After the filtering, \(n\leq \mathrm{N}\) observations are left and compared with the object to be valued \(x^{*}\) with the aid of similarity functions. These are intended to reflect the appraiser’s approach to the selection of similar properties and make it possible to select only the most similar observations for the final estimation of market value.

First, a function for spatial proximity \(SP(x_{i}{,}x^{*})\) is applied for all objects xi, \(i\in n\):

$$SP\left(x_{i}{,}x^{*}\right)=\begin{cases} 100-5\cdot d\left(x_{i}{,}x^{*}\right){,}\mathrm{if}\;d\left(x_{i}{,}x^{*}\right)\in \left[0;20\right]{,}\\ 0{,}\text{else}{,} \end{cases}$$

where \(d\left(x_{i}{,}x^{*}\right)\) measures the distance between the objects as a network distance measure in kilometers (km). Next, a triangular function for measuring the similarity of the remaining features is applied:

$$tr\left(x_{i{,}f}{,}{x}_{f}^{*}{,}a\right)=\begin{cases} 100-a\left(\left| x_{i{,}f}-{x}_{f}^{*}\right| \right){,}\mathrm{if}\left| x_{i{,}f}-{x}_{f}^{*}\right| < \frac{100}{a}{,}\\ \ 0{,}\text{else}{,} \end{cases}$$

with xi,f being the value of feature f of observation i and \({x}_{f}^{*}\), the corresponding features of the object being evaluated. a describes the slope of the function. A set of different slopes was tested to find the best parameters, yielding a to be 10 for the following features: construction year, modernization year, micro score and macro score and 25 for living area and plot size.

For all objects n, we are now able to compute the feature-related similarities. These are used to calculate the overall similarity score between all xi and \(x^{*}\):

$$s\left(x_{i}{,}x^{*}\right)=SP\left(x_{i}{,}x^{*}\right)\cdot w_{1}+{\sum }_{f=2}^{7}tr\left(x_{i{,}f}{,}{x}_{f}^{*}{,}a\right)\cdot w_{f}{,}\quad i\in \left\{1{,}\ldots {,}n\right\}{,}$$

with \(w_{1}=\frac{1}{7}\) and \(w_{f}=\frac{1}{7}\), for all \(f\in \left\{2{,}\ldots {,}7\right\}.\)

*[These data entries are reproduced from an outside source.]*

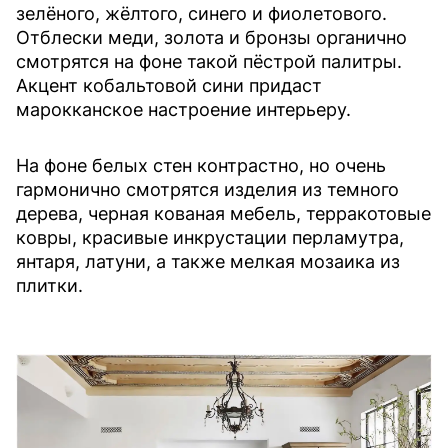
зелёного, жёлтого, синего и фиолетового.
Отблески меди, золота и бронзы органично
смотрятся на фоне такой пёстрой палитры.
Акцент кобальтовой сини придаст
марокканское настроение интерьеру.
На фоне белых стен контрастно, но очень
гармонично смотрятся изделия из темного
дерева, черная кованая мебель, терракотовые
ковры, красивые инкрустации перламутра,
янтаря, латуни, а также мелкая мозаика из
плитки.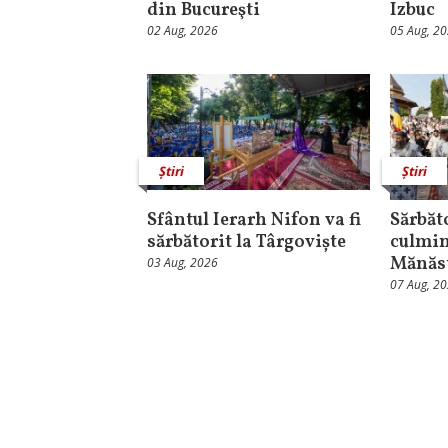
din Bucureşti
Izbuc
02 Aug, 2026
05 Aug, 2
Știri
Știri
Sfântul Ierarh Nifon va fi
Sărbăt
sărbătorit la Târgoviște
culmin
Mănăst
03 Aug, 2026
07 Aug, 2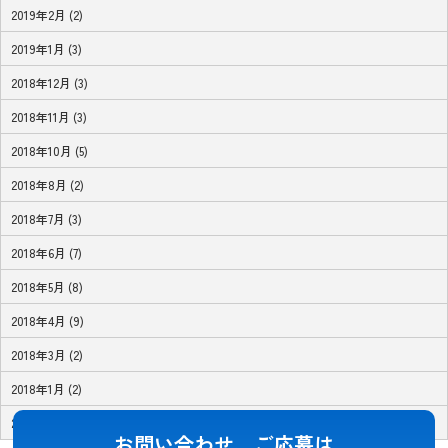
2019年2月 (2)
2019年1月 (3)
2018年12月 (3)
2018年11月 (3)
2018年10月 (5)
2018年8月 (2)
2018年7月 (3)
2018年6月 (7)
2018年5月 (8)
2018年4月 (9)
2018年3月 (2)
2018年1月 (2)
2017年11月 (1)
お問い合わせ、ご応募は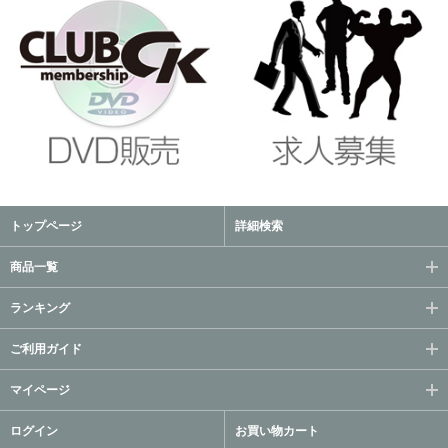
トップページ
詳細検索
商品一覧
ランキング
ご利用ガイド
マイページ
ログイン
お買い物カート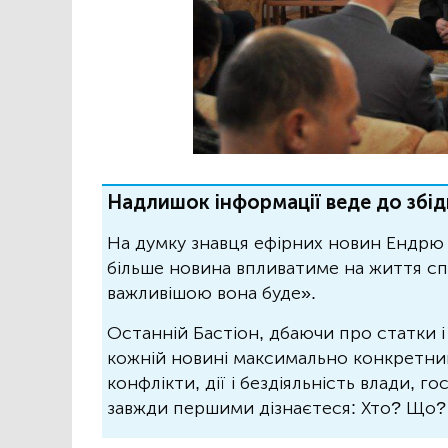
Надлишок інформації веде до збід
На думку знавця ефірних новин Ендрю 
більше новина впливатиме на життя спо
важливішою вона буде».
Останній Бастіон, дбаючи про статки і
кожній новині максимально конкретний.
конфлікти, дії і бездіяльність влади, г
завжди першими дізнаєтеся: Хто? Що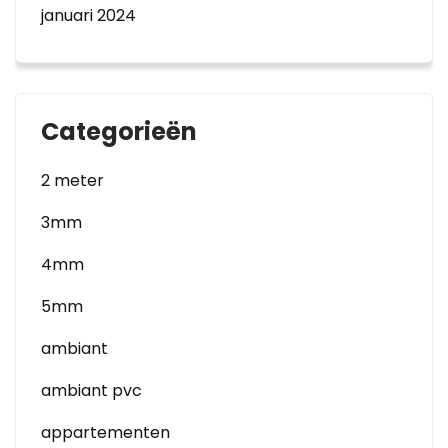
januari 2024
Categorieën
2 meter
3mm
4mm
5mm
ambiant
ambiant pvc
appartementen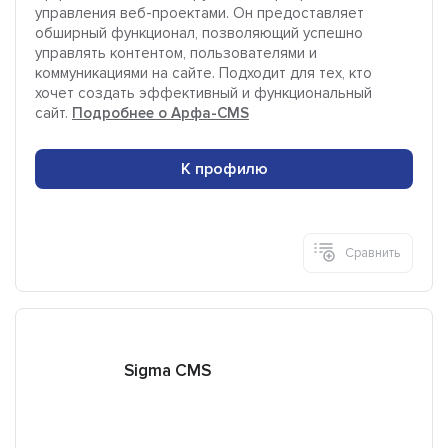
управления веб-проектами. Он предоставляет
обширный функционал, позволяющий успешно
управлять контентом, пользователями и
коммуникациями на сайте. Подходит для тех, кто
хочет создать эффективный и функциональный
сайт.
Подробнее о Арфа-CMS
К профилю
Сравнить
Sigma CMS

Now, we have the similarity score of the finally filtered objects n. The next step is to find the m most similar objects to \(x^{*}{,}m\leq n.\) Therefore, we construct a new vector v, that includes the objects in a sorted manner, so that the object with the highest overall similarity score is in the first entry and the object with the lowest overall similarity score is in the last entry. Only the first m objects of v, and therefore m most similar objects, are considered to evaluate the estimated market value of \(x^{*}\) by averaging their market values:

$$f\left(x^{*}\right)=\frac{1}{m}{\sum }_{i=1}^{m}f\left(x_{i}\right).$$

In this paper, the five most similar objects are used to estimate the market value of \(x^{*}\), which is the minimum number of comparables required by law to perform a valuation by the sales comparison approach in Germany.Footnote 6

4.2 Ordinary least square regression—OLS

The first hedonic method we use is an OLS. This approach is the most commonly applied hedonic model and often used as a benchmark. Due to its simple architecture, it is easy to understand and interpret. The aim of an OLS is to explain a dependent variable yi with independent variables \(x_{i{,}1}{,}\ldots {,}x_{i{,}k}\) and an error term εi:

$$y_{i}=\beta _{0}+\beta _{1}x_{i{,}1}+\ldots +\beta _{k}x_{i{,}k}+\varepsilon _{i}{,}$$

for all observations \(i=1{,}\ldots {,}n{,}\) with

$$\mu _{i}=E\left[y_{i}\right]=\beta _{0}+\beta _{1}x_{i{,}1}+\ldots +\beta _{k}x_{i{,}k}.$$

Thereby, the unknown parameters \(\beta _{1}{,}\ldots {,}\beta _{k}\) are estimated. The OLS assumes that the relationship between the dependent variable and independent variables is linear in parameters. Furthermore, the error terms εi are considered to be independent and to have a constant variance. A more detailed description can be found in Fahrmeir et al. (2013).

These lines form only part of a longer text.